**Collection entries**
________________________
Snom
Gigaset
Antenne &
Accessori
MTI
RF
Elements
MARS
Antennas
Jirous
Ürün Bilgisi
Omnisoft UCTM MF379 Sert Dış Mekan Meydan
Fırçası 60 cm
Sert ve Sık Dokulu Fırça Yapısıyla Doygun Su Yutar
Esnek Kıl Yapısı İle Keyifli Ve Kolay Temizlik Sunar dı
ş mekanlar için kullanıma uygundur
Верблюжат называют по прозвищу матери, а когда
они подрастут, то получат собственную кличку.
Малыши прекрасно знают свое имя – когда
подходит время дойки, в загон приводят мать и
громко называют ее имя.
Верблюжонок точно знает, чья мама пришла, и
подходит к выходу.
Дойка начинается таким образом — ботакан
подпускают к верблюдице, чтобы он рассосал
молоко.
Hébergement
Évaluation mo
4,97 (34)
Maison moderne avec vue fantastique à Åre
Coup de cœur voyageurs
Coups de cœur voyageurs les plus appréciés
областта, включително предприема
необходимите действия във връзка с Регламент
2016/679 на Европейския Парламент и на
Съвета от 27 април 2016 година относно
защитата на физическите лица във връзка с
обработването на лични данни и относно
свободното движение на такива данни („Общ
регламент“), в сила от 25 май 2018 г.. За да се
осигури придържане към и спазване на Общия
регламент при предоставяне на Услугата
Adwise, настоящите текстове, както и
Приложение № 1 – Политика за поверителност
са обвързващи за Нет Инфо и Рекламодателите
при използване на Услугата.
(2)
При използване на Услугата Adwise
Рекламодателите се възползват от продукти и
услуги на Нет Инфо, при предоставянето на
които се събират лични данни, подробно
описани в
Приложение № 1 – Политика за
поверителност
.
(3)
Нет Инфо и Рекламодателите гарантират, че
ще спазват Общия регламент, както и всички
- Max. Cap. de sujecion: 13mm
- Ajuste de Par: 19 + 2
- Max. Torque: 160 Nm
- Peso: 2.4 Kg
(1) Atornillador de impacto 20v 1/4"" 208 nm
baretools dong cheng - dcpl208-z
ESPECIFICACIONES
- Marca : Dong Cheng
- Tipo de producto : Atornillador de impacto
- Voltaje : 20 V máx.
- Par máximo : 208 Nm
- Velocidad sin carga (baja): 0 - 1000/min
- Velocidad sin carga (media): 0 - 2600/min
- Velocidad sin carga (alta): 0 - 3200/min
________________________
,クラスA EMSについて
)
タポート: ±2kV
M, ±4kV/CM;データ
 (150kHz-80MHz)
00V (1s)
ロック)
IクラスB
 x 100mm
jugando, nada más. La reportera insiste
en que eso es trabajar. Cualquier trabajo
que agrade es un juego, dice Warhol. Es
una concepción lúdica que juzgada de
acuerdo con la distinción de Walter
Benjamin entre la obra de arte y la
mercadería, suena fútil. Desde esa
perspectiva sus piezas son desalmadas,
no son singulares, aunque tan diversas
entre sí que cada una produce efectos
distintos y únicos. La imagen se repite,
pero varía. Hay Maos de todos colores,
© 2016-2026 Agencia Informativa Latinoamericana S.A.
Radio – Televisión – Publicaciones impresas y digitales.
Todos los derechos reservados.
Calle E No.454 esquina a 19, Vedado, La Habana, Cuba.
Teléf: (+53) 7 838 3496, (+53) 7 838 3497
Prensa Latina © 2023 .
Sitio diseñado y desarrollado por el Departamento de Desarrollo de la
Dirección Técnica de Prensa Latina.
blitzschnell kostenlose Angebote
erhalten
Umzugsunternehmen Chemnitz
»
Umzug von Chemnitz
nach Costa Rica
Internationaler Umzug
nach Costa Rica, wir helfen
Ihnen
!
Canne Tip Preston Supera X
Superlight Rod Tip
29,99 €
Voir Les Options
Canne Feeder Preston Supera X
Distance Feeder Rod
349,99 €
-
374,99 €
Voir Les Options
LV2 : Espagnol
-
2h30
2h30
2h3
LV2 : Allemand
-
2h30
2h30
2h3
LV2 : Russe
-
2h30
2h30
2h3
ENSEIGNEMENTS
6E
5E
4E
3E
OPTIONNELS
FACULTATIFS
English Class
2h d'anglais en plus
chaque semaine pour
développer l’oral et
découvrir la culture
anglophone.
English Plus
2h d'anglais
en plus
________________________
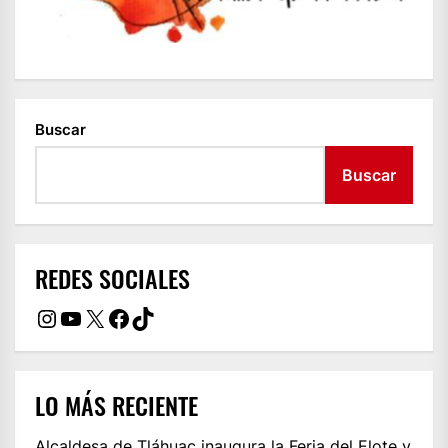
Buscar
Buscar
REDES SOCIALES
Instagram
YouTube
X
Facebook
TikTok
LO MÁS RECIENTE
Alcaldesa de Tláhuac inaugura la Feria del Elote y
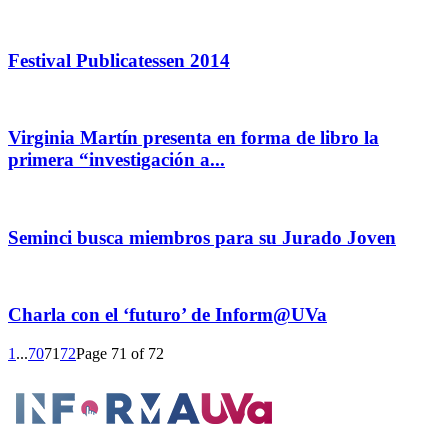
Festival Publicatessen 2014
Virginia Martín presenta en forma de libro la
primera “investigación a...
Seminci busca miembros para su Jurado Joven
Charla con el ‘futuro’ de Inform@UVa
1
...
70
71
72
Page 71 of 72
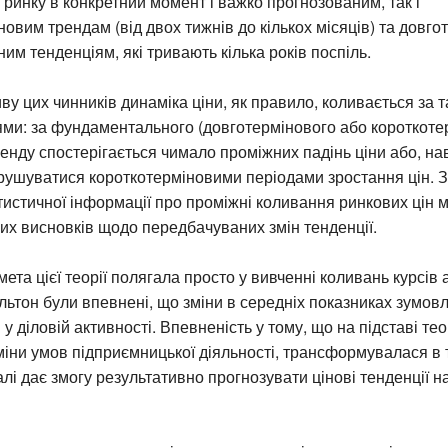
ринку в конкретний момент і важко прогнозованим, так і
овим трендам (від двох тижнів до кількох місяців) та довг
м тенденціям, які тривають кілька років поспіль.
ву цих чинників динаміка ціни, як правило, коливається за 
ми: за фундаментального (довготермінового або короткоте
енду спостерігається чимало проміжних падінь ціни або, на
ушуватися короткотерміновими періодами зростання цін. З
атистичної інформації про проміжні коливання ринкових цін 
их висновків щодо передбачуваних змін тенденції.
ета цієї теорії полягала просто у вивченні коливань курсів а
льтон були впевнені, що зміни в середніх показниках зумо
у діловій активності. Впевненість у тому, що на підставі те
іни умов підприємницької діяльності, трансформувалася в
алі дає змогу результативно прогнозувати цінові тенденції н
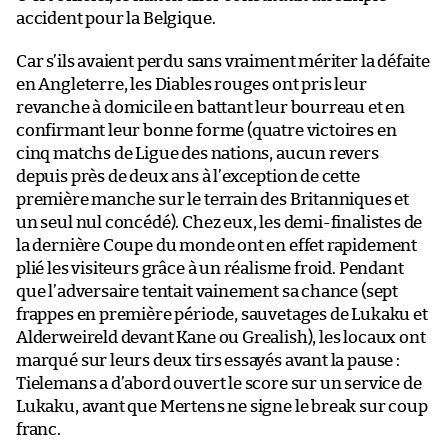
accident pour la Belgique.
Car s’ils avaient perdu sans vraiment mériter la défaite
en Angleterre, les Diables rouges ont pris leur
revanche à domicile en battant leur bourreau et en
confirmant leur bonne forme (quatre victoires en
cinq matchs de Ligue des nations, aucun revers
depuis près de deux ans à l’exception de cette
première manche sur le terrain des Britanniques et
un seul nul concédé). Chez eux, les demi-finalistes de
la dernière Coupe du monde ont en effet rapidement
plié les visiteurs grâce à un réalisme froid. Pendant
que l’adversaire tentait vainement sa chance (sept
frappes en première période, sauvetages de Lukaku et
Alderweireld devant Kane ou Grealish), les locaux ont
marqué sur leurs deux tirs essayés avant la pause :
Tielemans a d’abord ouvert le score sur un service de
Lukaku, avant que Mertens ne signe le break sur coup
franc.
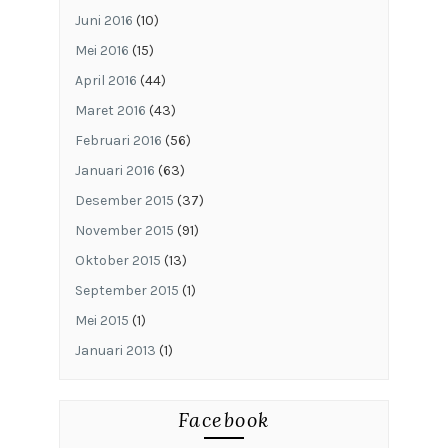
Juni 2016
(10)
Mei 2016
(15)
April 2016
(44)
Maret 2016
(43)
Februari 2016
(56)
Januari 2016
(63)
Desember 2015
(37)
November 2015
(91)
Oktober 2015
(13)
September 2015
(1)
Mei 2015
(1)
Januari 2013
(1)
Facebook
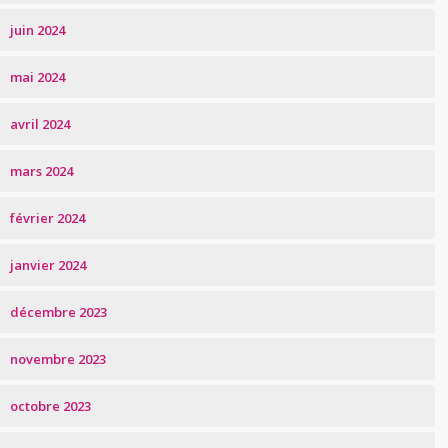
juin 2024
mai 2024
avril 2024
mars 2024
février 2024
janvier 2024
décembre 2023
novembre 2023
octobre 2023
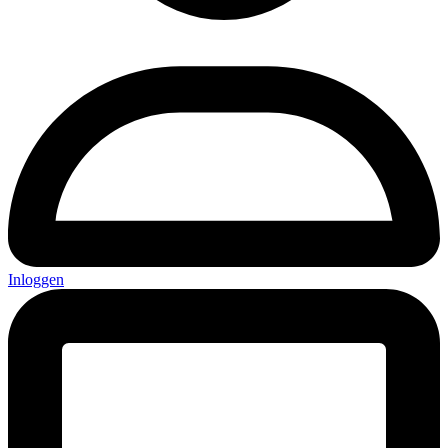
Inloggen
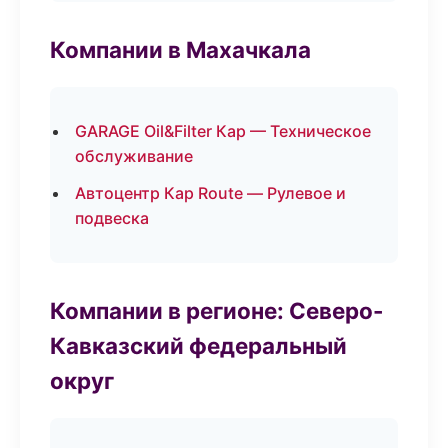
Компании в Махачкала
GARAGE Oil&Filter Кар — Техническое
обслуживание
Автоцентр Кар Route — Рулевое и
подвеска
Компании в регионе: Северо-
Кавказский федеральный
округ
________________________
**Work instructions**
Give the number of lines in the records that contain the string "Sert", and write nothing besides that number.

**Output for this exercise**
2